- **Task**
Which lines of the entries contain the string "Golf"? Copy each of them.

++++++++

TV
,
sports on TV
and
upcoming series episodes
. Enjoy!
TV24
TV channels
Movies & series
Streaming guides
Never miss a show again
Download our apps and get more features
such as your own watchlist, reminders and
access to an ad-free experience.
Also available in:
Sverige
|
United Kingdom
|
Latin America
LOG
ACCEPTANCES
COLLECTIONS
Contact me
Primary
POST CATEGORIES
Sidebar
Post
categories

++++++++

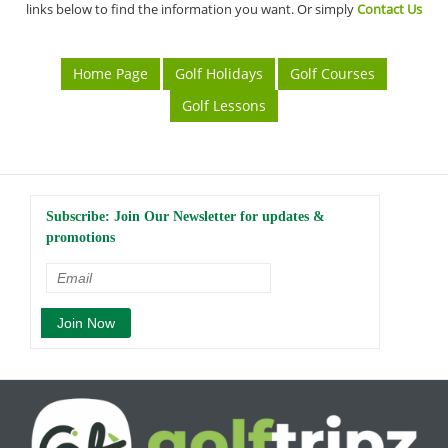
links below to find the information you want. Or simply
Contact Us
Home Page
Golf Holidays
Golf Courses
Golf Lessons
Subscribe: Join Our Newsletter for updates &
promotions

++++++++


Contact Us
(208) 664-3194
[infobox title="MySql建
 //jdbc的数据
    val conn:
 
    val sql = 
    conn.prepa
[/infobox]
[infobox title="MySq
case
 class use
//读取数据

++++++++

- **Exercise solution**
Golf Holidays
Golf Courses
Golf Lessons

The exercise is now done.